Prognostic Evaluation of 18fmiso Pet-ct in Head and Neck Cancer (MISORL)

The safety and scientific validity of this study is the responsibility of the study sponsor and investigators. Listing a study does not mean it has been evaluated by the U.S. Federal Government. Read our disclaimer for details. Identifier: NCT01235052
Recruitment Status : Completed
First Posted : November 5, 2010
Last Update Posted : August 10, 2017
Information provided by (Responsible Party):
University Hospital, Bordeaux

Brief Summary:
Head and neck cancer is the sixth most frequent cancer worldwide, excluding lymphomas and skin cancer. If 18FDG PET is considered today as a standard tool in patients with head and neck squamous cell carcinoma (HNSCC) not only for tumoral or nodal staging but also for assessment of distant metastases and synchronous second primary malignancies, hypoxia is one of the most important prognostic factors in radiotherapy of this type of tumors. The only gold standard method for direct determination of oxygen tension is based on using oxygen electrodes showing a good relation with clinical outcome but complex in its realisation. So, PET using 18F-FMISO has been described to be useful for the non invasive assessment of hypoxia in cancer. Especially in France, the use of this radiotracer is very limited and there is no standardised methodology to acquire and quantify 18F-FMISO signal. So there is a need for a rigorous evaluation of this PET tracer. In another way, it could be a very useful tool for evaluation of new therapies and modification of volumes in radiotherapy.

Condition or disease Intervention/treatment Phase
Cancer of Head and Neck Head and Neck Neoplasms Radiation: Positon Emission Tomography using 18F-FMISO Not Applicable

Detailed Description:

Hypoxia is one of the major worst prognostic factors of clinical outcome in cancer. It is actually admitted that hypoxia is heterogeneous, variable within different tumour types and that it varies spatially and temporally in a tumor. Hypoxia induce proteomic and gene expression changes that lead to increase angiogenesis, invasion and metastases. So, the hypoxic fraction in solid tumours reduces their sensitivity to conventional treatment modalities, modulating therapeutic response to ionizing radiation or certain chemotherapeutic agents. This is particularly important in head and neck cancers (HNC). Hypoxic cells in solid tumours could influence local failure following radiotherapy and has been associated with malignant progression, loco regional spread and distant metastases and represents an increasing probability of recurrence.
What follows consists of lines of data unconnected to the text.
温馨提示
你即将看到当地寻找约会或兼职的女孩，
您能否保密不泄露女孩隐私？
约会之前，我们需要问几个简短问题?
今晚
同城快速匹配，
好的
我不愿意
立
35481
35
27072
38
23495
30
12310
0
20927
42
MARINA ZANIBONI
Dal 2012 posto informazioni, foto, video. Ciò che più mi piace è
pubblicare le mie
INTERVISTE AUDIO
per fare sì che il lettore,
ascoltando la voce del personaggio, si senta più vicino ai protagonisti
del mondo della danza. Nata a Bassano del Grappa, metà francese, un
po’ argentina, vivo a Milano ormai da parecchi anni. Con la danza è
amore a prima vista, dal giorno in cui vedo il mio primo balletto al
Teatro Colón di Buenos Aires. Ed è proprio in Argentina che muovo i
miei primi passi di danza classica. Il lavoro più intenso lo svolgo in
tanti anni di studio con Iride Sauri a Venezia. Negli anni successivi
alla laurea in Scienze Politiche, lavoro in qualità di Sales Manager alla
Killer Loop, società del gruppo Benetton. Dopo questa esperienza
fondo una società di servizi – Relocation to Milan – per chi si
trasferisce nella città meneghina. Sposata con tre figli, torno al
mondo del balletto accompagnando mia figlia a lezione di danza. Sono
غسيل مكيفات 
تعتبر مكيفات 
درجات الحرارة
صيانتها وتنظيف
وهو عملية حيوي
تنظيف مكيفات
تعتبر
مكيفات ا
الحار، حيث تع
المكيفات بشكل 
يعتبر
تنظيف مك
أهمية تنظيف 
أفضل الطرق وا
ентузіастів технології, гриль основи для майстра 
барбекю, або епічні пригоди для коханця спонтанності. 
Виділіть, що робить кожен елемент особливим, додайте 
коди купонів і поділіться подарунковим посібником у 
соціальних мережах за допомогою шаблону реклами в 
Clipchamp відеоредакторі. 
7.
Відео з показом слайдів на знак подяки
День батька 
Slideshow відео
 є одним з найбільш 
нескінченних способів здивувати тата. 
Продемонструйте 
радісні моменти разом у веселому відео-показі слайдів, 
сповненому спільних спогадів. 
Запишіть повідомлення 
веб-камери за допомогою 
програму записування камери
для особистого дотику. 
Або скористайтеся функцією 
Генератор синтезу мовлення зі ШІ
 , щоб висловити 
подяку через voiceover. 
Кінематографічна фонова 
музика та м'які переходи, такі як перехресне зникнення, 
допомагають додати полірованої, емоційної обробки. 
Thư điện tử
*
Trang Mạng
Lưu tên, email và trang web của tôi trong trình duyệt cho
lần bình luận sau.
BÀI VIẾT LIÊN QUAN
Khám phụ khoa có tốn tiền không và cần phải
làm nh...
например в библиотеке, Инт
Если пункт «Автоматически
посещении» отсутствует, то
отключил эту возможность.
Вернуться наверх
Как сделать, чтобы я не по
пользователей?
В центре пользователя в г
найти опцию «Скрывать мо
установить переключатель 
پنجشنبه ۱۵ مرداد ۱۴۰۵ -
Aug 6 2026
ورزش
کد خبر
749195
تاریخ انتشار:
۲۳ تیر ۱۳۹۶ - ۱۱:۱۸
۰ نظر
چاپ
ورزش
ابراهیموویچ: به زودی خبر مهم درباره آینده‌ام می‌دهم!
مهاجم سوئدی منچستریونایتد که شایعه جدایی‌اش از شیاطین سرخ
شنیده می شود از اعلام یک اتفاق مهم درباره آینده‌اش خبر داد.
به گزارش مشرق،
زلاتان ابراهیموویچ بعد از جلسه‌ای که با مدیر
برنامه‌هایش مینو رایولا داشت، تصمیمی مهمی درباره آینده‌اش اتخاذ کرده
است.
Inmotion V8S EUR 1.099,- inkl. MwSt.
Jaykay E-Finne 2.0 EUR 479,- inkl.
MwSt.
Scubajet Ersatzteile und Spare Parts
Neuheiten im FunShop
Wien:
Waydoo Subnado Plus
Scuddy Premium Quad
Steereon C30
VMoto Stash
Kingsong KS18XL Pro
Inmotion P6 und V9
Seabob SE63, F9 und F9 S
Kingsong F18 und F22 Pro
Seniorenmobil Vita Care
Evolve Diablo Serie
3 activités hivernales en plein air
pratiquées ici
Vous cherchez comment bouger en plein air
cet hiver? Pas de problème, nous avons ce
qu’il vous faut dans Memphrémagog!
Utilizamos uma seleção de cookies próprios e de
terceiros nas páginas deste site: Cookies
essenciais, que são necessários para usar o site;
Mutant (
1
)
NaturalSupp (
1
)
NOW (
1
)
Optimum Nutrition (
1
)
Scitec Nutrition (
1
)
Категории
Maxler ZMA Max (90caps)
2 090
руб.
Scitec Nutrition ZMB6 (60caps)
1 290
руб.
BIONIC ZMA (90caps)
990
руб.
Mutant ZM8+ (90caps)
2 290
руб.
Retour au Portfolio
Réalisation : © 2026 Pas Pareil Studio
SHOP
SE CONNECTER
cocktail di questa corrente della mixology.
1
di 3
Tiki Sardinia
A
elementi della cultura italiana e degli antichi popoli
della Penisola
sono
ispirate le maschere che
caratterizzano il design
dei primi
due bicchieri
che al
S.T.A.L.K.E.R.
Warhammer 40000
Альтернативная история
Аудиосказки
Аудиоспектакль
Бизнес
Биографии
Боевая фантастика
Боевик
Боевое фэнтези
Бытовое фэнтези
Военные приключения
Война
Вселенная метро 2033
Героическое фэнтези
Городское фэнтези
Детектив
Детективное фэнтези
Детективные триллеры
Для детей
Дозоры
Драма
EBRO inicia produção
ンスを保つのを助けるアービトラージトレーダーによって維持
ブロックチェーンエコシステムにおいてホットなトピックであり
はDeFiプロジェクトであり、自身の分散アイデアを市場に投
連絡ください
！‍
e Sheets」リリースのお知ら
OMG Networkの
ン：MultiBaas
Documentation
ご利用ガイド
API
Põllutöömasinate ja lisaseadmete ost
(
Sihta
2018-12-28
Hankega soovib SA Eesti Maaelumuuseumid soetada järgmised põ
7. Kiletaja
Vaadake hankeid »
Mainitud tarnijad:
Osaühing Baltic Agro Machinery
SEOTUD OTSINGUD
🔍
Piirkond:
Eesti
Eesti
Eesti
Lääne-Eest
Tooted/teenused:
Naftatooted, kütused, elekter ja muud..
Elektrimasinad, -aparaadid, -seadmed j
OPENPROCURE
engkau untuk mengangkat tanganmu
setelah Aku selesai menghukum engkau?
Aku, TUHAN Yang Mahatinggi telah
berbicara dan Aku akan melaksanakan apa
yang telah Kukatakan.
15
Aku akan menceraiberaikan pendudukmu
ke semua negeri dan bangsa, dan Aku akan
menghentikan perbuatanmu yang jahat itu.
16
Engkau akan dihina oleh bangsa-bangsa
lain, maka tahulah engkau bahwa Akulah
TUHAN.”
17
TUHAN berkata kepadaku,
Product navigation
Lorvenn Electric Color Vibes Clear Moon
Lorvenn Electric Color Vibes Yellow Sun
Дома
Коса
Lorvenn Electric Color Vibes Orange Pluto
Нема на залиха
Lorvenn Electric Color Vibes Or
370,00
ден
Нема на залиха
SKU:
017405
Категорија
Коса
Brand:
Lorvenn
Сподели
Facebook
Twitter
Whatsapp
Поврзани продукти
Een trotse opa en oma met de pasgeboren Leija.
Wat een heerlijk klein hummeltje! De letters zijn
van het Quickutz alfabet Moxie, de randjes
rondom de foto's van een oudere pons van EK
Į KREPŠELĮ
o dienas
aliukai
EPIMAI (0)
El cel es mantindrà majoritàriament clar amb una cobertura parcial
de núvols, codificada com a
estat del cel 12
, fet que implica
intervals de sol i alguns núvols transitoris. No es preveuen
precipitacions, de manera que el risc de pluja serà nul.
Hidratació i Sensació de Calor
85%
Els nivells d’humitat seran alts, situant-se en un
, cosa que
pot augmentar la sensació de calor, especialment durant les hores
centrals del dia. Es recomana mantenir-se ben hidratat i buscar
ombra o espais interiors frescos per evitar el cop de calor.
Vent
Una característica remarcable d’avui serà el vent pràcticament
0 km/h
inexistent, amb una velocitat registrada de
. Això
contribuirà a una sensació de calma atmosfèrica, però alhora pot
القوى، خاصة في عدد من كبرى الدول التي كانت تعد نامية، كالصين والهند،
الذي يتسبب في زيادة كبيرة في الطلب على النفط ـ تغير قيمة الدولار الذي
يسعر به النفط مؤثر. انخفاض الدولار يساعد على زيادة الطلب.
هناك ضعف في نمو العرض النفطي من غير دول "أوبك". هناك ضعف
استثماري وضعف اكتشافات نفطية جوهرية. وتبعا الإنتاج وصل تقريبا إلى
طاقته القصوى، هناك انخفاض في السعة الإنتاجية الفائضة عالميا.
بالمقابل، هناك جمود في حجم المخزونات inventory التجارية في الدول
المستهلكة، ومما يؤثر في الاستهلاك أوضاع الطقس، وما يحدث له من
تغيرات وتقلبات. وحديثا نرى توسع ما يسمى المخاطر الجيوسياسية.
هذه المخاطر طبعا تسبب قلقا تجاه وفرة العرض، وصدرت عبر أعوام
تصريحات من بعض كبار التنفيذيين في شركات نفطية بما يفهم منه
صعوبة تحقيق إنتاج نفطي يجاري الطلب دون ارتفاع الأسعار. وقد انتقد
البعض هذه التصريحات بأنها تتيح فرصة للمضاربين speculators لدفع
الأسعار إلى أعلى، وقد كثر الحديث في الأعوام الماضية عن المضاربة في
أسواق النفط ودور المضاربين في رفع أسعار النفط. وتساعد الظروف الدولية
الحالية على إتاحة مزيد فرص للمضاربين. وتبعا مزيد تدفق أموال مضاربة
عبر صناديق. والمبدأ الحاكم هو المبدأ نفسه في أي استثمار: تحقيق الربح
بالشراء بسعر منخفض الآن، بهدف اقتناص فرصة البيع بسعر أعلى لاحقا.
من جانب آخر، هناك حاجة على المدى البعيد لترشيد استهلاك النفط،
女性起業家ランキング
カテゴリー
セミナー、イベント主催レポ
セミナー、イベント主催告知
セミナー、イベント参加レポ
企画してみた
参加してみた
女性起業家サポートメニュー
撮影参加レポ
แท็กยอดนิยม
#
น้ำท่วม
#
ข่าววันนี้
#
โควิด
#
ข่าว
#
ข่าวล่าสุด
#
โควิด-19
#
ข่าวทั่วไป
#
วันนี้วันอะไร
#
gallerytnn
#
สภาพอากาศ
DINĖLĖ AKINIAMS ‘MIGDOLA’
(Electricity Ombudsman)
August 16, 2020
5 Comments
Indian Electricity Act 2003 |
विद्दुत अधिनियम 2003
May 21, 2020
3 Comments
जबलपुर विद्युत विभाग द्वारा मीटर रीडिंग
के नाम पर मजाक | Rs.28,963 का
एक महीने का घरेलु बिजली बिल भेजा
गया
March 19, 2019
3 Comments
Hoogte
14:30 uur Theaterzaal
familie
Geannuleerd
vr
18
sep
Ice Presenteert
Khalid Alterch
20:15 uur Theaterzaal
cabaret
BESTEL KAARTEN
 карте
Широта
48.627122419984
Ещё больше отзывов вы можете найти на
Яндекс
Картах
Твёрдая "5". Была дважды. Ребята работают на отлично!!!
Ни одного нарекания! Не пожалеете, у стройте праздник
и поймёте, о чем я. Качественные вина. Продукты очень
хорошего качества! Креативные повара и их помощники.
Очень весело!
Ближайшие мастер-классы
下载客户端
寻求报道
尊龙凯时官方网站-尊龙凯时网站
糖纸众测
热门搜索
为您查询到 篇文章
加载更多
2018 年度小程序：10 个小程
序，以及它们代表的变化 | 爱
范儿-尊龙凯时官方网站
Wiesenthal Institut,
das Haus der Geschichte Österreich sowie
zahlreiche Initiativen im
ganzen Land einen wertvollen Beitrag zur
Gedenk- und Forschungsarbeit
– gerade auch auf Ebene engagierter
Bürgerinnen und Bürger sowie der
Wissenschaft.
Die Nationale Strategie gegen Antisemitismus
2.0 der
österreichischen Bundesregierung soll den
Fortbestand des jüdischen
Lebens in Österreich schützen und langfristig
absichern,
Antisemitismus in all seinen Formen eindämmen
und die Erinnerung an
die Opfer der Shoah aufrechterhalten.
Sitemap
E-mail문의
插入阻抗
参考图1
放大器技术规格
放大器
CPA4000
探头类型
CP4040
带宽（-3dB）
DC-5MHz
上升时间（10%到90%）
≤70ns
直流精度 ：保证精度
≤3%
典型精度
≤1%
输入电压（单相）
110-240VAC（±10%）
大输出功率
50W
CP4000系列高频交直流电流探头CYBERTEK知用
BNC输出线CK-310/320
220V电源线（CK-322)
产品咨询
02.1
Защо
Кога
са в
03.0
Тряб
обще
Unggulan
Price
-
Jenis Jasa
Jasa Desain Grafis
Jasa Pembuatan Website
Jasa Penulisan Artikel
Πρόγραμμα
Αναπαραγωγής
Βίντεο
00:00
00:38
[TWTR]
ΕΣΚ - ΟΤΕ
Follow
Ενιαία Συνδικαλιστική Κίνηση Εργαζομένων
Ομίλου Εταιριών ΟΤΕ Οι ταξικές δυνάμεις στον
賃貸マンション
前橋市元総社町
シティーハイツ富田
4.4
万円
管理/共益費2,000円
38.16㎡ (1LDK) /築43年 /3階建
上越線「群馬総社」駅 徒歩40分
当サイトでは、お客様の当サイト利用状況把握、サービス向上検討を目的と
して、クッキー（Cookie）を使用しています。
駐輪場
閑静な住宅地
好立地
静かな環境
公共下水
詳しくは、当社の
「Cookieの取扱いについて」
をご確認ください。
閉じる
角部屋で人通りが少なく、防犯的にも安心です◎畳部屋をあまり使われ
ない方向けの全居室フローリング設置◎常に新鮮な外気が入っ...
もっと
Thus, the non-invasive determination and monitoring of the oxygenation status could be of tumours is of importance to predict patient outcome and eventually modify therapeutic strategies in those tumours. Today, the oxygenation status of individual tumours is not assessed routinely. Numerous different approaches have been proposed to identify hypoxia in tumours. Eppendorf oxygen electrode measurements (pO2 histography) may be considered as a 'gold standard' for hypoxia in human malignancies. However, it is an invasive method being confined to superficial, well accessible tumours and requires many measures. PET using [18F]Fluoro-deoxyglucose (18F-FDG), allows non-invasive imaging of glucose metabolism and takes a growing place in cancer staging, But 18F-FDG can't assess correctly the oxygenation status of tumours. PET with appropriate radiotracers enables non-invasive assessment of presence and distribution of hypoxia in tumours. Nitroimidazoles are a class of electron affinic molecules that were shown to accumulate in hypoxic cells in vitro and in vivo. [18F]-FMISO is the most frequently used tracer ; its intracellular retention is dependent on oxygen tension. Consequently, [18F]-FMISO has been used as a non-invasive technique for detection of hypoxia in humans. Different authors have demonstrated that it is suitable to localize and quantify hypoxia. Thus, [18F]-FMISO PET has been studied to evaluate prognosis and predict treatment response. However, some investigators report an unclear correlation between Eppendorf measurements and standardized uptake values (SUV). This observation may be explained by the structural complexity of hypoxic tumour tissues. Nevertheless, there is a need of standardized procedures to acquire and quantify [18F]-FMISO uptake. Today, the use of this tracer is very limited in clinic and the academic studies have included small populations of patients and suffer of the heterogeneity of technical procedures.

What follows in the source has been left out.